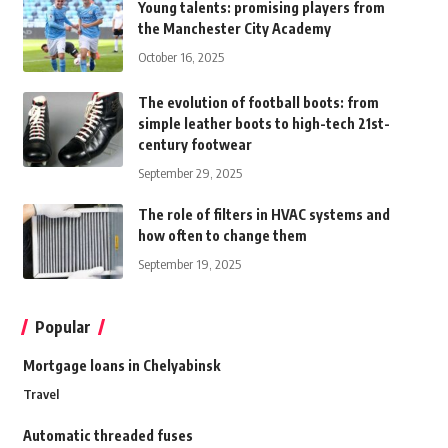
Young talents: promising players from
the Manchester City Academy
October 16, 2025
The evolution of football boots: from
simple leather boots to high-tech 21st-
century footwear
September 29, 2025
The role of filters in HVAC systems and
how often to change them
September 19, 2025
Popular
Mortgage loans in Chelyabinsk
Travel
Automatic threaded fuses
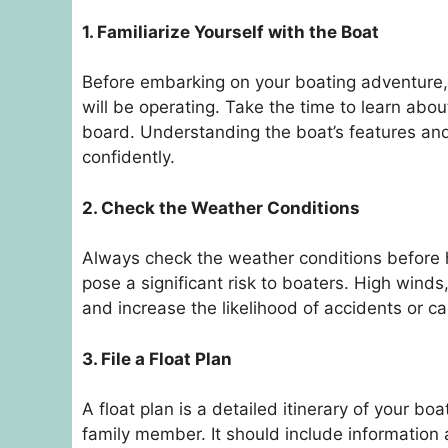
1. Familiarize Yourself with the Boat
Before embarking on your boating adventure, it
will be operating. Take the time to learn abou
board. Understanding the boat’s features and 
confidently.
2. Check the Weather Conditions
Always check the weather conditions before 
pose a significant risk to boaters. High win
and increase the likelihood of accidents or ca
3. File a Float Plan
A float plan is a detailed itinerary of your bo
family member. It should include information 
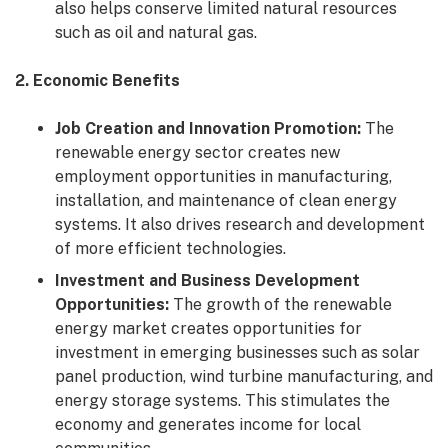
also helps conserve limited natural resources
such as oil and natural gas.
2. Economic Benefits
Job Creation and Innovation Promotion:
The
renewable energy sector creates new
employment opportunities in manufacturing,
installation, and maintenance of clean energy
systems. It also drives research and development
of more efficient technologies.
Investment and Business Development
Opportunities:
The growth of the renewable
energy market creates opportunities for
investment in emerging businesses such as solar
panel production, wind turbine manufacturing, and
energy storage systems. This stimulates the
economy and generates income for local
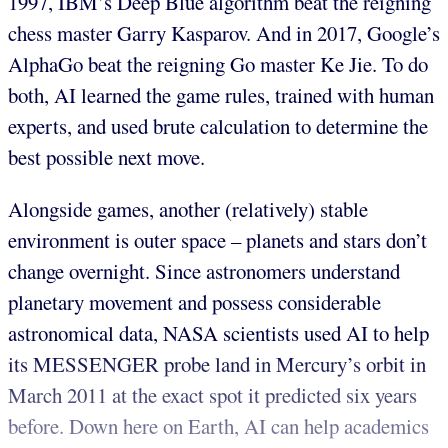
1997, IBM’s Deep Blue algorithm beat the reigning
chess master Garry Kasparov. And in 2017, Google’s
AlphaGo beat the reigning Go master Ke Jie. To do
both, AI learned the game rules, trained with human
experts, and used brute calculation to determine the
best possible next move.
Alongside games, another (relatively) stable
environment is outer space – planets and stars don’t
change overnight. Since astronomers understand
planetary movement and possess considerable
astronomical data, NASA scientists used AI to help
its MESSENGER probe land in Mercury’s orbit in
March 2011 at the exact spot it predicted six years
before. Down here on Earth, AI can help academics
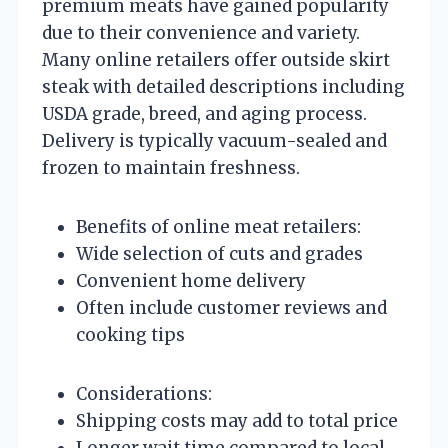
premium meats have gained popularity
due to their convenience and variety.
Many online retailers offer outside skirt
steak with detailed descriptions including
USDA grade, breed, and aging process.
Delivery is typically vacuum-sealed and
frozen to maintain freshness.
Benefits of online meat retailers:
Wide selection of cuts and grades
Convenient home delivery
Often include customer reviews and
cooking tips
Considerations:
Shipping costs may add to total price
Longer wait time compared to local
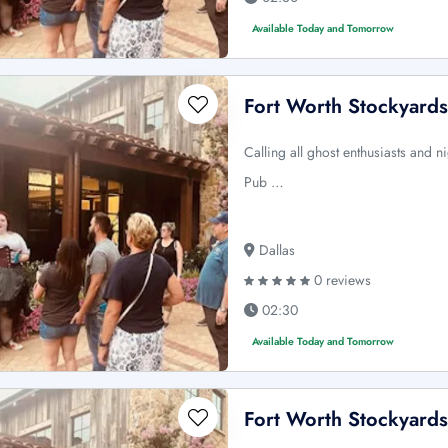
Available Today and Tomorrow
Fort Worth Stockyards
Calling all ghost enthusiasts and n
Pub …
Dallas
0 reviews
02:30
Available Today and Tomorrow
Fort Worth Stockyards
━━━━━━
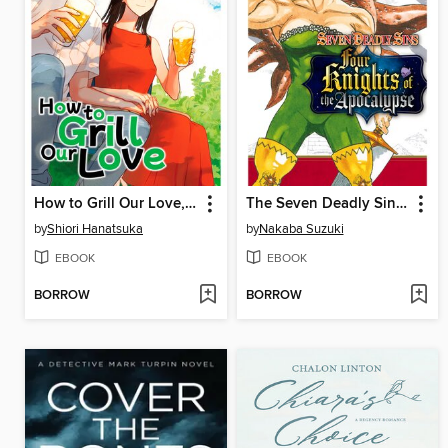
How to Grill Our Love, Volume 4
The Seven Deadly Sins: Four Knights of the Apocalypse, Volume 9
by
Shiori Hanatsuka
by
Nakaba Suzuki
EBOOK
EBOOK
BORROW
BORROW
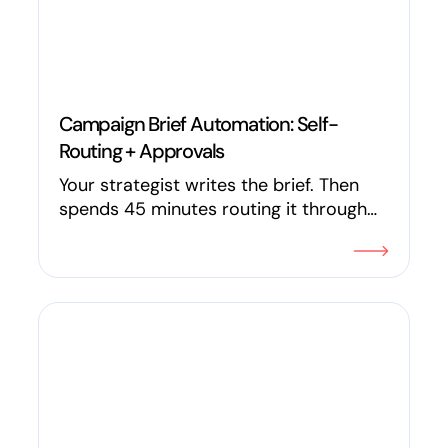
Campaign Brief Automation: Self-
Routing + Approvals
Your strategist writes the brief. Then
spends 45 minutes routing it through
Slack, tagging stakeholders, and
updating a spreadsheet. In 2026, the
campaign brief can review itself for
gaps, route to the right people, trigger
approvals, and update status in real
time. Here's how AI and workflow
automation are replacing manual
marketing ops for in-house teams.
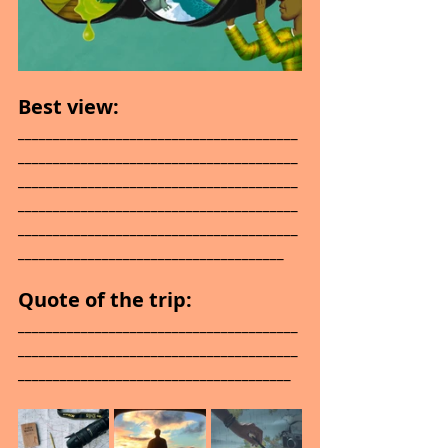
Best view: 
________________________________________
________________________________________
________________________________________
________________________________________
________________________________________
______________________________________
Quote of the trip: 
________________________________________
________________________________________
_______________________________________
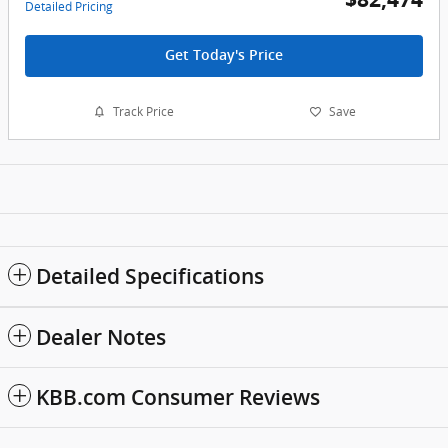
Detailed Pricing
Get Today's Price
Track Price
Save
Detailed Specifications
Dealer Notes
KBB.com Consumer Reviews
━━━━━━
» Task to carry out: Among the lines above, the one with "3. File a Float Plan" opens the part to repeat and the one with "employment opportunities in" closes it; repeat only that part exactly, with no pictures.

» Answer for the task:
3. File a Float Plan
A float plan is a detailed itinerary of your bo
family member. It should include information 
also helps conserve limited natural resources
such as oil and natural gas.
2. Economic Benefits
Job Creation and Innovation Promotion:
The
renewable energy sector creates new
employment opportunities in manufacturing,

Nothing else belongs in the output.